The Defendant, George H. Person, pled guilty to two counts of driving after having been declared a motor vehicle habitual offender (“MVHO”), two counts of driving on a canceled, suspended, or revoked license, and a violation of the light law. The Defendant’s sentencing took place after an amendment to the statute that was the basis of his MVHO conviction went into effect, so that the Defendant’s conduct was no longer criminalized and, concomitantly, triggered no penalty. The trial court ruled that the Defendant was entitled to the lesser penalty of the amended statute under Tennessee Code Annotated section 39-11-112, and the State appeals. We conclude that the savings statute applies and that the Legislature’s act of removing punishment for the offense constitutes a lesser penalty. Accordingly, we affirm the trial court’s judgments.

Authoring Judge: Presiding Judge John Everett Williams
Originating Judge:Judge Roy B. Morgan, Jr.
Madison County Court of Criminal Appeals 06/23/21
Charles Clifton v. Tennessee Farmers Mutual Insurance Company

M2019-02193-COA-R3-CV

In this action for breach of an insurance policy, the trial court granted summary judgment in favor of the defendant insurance company upon finding that, pursuant to an occupancy clause, the insurance policy had become “automatically void” when the plaintiff homeowner had vacated the insured residence and had allowed other individuals to occupy the insured residence without obtaining the insurance company’s written consent. The trial court subsequently certified its summary judgment order as final, pursuant to Tennessee Rule of Civil Procedure 54.02, determining that although the plaintiff’s claims were dismissed, the insurance company would be allowed to pursue a counter-complaint it had filed against the plaintiff. The plaintiff has appealed. Discerning no reversible error, we affirm.

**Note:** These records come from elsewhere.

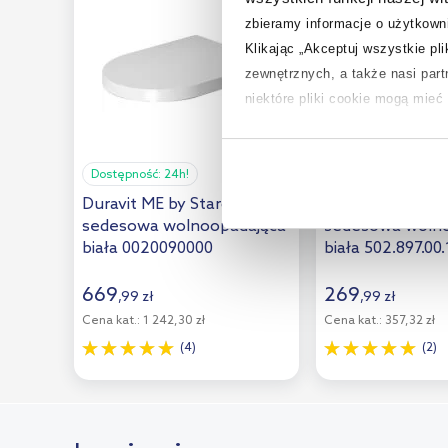
Sanindusa
(3)
zbieramy informacje o użytkowni
Sapho
(11)
Klikając „Akceptuj wszystkie pl
zewnętrznych, a także nasi par
Sepio
(10)
niektóre pliki cookie mogą mie
Tece
(1)
Tiger
(20)
Aby uzyskać więcej informacji na
na temat plików cookie i tego, d
Dostępność:
24h!
Dostępność:
24h!
Uptrend
(3)
Duravit ME by Starck deska
Geberit Selnova
Vilarte by Dura
(5)
sedesowa wolnoopadająca
sedesowa woln
biała 0020090000
biała 502.897.00.
Wenko
(20)
669
269
,
99
zł
,
99
zł
Cena kat.:
1 242,30 zł
Cena kat.:
357,32 zł
(4)
(2)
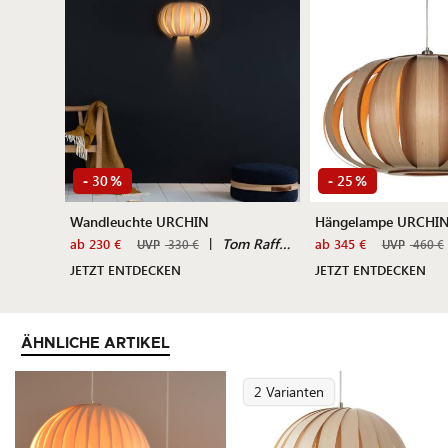
30
25
-
%
-
%
Wandleuchte URCHIN
Hängelampe URCHIN
|
Tom Raffield
ab 230 €
ab 345 €
UVP
330 €
UVP
460 €
JETZT ENTDECKEN
JETZT ENTDECKEN
ÄHNLICHE ARTIKEL
2 Varianten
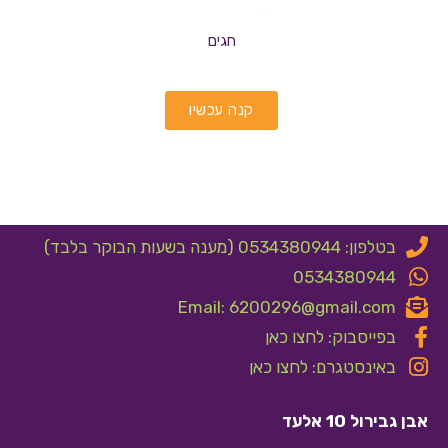
חגים
קנה עכשיו
בטלפון: 0534380944 (מענה בשעות הבוקר בלבד)
0534380944
Email: 6200296@gmail.com
בפייסבוק: לחצו כאן
באינסטגרם: לחצו כאן
אבן גבירול 10 אלעד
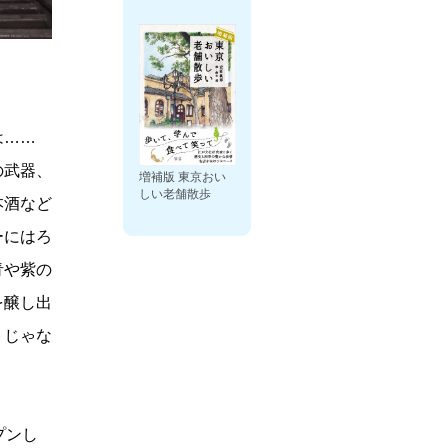
は……
の武器、
増補版 東京おい
しい老舗散歩
本酒など
ーにはろ
青や紫の
を醸し出
トじゃな
プンし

Authoring Judge: Judge Thomas R. Frierson, II
Originating Judge:Judge Larry B. Stanley, Jr.
Warren County Court of Appeals 06/23/21
Richard L. Branson, Jr. Et Al. v. Wayne Rucker Et Al.

E2020-01382-COA-R3-CV

In this action involving a collision between an automobile and a bull that escaped its enclosure and entered the roadway, the trial court granted summary judgment in favor of one of the defendants, who had maintained a leasehold interest in the property from which the bull escaped. The trial court determined that no genuine issues of material fact were in dispute and that the defendant was entitled to judgment as a matter of law because the plaintiffs had failed to show that the defendant owned the bull in question and because the defendant had terminated the lease before the accident occurred. The plaintiffs have appealed. Discerning no reversible error, we affirm.